First we are going to define our network module with the help of Pytorch.
The module contains an embedding layer, an rnn layer for the language model part and ends in a simple 1 layer network which will output a single class property. The whole forward function in the end will output both the class and the hidden state of the rnn.

In [2]:
from torch import nn

class DGAClassifier(nn.Module):
    def __init__(self, vocabSize: int, emb: int, size: int, nlayers: int):
        super(DGAClassifier, self).__init__()
        self.embedding = nn.Embedding(num_embeddings=vocabSize,
                                      embedding_dim=emb)
        self.rnn = nn.GRU(input_size=emb, hidden_size=size,
                          num_layers=nlayers)
        self.out = nn.Linear(in_features=size, out_features=1)
        self.drop = nn.Dropout(0.3)
        self.sig = nn.Sigmoid()
        
    def forward(self, input_seq, hidden_state):
        embedding = self.embedding(input_seq)
        output, hidden_state = self.rnn(embedding, hidden_state)
        x = hidden_state[-1, :]
        x = self.drop(x)
        x = self.out(x)
        x = self.sig(x)
        return x, hidden_state.detach()


## Dataset Preparation

To learn the network we've build we are going to generate a [pytorch Dataset][1]. The dataset contains both legitimate Domains from a dataset of the top [1 million domains][2]. 
The Dataset will contain a few helper functions to make working with it inside the training code simpler.

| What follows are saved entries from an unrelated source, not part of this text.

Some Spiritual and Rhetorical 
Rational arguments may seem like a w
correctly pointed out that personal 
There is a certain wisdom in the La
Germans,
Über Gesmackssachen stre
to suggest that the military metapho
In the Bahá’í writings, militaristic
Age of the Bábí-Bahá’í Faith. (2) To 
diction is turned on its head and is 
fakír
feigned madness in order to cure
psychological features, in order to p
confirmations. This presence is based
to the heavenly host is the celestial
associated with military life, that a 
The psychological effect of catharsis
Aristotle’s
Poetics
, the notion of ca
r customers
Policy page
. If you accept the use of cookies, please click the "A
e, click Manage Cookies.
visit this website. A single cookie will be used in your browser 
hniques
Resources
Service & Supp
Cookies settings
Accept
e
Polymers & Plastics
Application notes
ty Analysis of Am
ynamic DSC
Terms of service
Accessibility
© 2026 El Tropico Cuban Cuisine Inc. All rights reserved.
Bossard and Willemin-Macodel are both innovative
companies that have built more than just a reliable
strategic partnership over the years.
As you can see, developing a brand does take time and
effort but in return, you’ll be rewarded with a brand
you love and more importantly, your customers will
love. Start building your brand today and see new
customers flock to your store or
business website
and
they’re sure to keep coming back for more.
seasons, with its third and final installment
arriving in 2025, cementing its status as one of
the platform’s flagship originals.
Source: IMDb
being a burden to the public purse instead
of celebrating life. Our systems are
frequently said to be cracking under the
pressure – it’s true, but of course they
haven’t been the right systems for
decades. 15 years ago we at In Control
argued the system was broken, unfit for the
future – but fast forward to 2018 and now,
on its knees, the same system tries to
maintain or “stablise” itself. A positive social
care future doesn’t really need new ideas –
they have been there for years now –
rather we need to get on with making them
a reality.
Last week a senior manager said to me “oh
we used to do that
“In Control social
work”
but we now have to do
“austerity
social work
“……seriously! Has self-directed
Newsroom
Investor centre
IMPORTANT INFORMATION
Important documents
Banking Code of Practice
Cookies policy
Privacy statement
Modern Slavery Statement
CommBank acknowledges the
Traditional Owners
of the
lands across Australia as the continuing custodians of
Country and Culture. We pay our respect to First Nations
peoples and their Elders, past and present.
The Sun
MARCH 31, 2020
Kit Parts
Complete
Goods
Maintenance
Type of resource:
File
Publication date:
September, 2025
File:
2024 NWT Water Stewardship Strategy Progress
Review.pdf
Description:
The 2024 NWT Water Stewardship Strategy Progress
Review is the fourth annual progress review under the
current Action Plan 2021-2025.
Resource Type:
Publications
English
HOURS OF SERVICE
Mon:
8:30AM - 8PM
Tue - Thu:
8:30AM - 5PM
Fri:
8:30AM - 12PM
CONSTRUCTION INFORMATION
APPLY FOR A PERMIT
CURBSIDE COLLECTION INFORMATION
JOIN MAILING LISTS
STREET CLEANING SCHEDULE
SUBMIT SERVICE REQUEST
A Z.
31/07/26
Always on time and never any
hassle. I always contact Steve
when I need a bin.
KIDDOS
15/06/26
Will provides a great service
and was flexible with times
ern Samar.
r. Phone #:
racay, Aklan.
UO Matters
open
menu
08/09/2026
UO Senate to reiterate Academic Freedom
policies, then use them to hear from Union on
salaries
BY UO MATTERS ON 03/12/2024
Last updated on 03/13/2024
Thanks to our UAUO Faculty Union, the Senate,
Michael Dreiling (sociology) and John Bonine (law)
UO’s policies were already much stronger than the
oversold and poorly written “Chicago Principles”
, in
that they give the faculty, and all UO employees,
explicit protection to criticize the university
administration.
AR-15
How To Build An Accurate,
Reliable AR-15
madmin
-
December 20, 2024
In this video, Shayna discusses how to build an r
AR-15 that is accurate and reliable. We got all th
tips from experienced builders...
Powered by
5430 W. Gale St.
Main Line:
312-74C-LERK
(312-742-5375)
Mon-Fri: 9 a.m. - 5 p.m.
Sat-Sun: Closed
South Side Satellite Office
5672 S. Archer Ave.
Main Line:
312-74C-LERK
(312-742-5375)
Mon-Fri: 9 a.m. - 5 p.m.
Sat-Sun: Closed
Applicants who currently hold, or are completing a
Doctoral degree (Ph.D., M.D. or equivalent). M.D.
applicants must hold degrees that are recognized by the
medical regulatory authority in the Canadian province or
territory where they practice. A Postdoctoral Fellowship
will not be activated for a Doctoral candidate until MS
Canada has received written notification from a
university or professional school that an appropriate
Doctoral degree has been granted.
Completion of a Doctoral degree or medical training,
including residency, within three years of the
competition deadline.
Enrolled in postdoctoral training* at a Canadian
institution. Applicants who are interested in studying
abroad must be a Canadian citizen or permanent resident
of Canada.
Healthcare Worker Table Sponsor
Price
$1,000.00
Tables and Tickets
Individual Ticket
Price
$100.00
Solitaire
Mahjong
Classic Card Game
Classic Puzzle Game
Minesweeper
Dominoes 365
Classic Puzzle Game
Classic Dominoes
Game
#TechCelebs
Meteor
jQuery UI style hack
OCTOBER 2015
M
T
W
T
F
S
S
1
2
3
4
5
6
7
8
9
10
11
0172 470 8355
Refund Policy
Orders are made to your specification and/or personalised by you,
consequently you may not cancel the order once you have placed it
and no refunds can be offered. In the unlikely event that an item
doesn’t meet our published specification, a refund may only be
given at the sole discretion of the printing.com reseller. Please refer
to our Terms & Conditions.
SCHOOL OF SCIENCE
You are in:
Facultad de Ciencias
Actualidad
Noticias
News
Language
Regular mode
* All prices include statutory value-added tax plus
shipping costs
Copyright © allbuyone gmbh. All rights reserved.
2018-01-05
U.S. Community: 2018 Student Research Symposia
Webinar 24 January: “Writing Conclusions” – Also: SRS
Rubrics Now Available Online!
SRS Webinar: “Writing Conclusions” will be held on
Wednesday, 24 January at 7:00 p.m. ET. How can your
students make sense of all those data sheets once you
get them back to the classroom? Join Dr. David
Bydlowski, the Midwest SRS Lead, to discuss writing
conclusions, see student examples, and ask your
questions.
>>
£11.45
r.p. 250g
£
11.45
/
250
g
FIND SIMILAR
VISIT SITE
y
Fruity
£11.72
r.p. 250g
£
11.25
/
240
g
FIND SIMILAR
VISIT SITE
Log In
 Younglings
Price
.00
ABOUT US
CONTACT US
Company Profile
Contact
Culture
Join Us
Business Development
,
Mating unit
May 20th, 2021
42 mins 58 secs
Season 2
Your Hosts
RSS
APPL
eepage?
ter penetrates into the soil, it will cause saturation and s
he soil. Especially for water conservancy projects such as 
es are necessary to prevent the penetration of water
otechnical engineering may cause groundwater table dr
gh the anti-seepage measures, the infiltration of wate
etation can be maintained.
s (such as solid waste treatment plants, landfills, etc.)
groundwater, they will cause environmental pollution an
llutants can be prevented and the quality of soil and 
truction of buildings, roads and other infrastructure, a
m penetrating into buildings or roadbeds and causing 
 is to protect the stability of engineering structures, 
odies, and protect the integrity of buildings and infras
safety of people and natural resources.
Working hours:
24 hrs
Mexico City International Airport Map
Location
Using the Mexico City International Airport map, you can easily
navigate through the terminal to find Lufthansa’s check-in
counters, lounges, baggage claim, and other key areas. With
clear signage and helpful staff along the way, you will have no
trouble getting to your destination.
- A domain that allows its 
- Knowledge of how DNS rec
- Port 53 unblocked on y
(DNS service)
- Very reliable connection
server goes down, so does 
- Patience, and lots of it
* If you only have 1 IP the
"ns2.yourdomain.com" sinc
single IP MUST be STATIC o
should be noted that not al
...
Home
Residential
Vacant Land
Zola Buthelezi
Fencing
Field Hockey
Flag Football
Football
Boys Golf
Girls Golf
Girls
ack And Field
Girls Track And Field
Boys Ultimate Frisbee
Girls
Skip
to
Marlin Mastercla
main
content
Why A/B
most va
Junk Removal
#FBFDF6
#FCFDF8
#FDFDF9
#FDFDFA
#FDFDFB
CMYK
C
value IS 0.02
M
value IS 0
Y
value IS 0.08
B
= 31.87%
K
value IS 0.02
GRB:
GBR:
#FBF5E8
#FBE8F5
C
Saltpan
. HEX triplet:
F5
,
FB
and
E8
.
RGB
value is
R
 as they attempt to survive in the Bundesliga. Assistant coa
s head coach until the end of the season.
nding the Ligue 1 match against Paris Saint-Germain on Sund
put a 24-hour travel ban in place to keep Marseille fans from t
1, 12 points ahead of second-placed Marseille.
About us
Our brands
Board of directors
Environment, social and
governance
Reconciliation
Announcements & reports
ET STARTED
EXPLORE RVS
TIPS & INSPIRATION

[1]: https://pytorch.org/tutorials/beginner/basics/data_tutorial.html#creating-a-custom-dataset-for-your-files
[2]: https://github.com/PeterDaveHello/top-1m-domains

In [3]:
import torch
from typing import Tuple, Sequence
from torch.utils.data import Dataset
from functools import singledispatchmethod

class BiMapping:
    def __init__(self, characters: str):
        characters = set(characters)
        self._dict = {ch: i for i,ch in enumerate(characters, start=1)}
        self._reverse = {i: ch for i,ch in enumerate(characters, start=1)}
        
    @singledispatchmethod 
    def __getitem__(self, item):
        raise NotImplementedError("item must be of type int or str")
    @__getitem__.register
    def _(self, item: str):
        return self._dict[item]
    @__getitem__.register
    def _(self, item: int):
        return self._reverse[item]

class DomainsAndDGA(Dataset):
    def __init__(self, domains: Sequence[Tuple[str, int]]):
        self.data = domains
        self.max_size = len(max(self.data, key=lambda d: len(d[0]))[0])
        self.chars = sorted(list(set(chain(*[d[0] for d in self.data]))))
        self.vocabSize = len(self.chars) + 1
        self.char_bimap = BiMapping(self.chars)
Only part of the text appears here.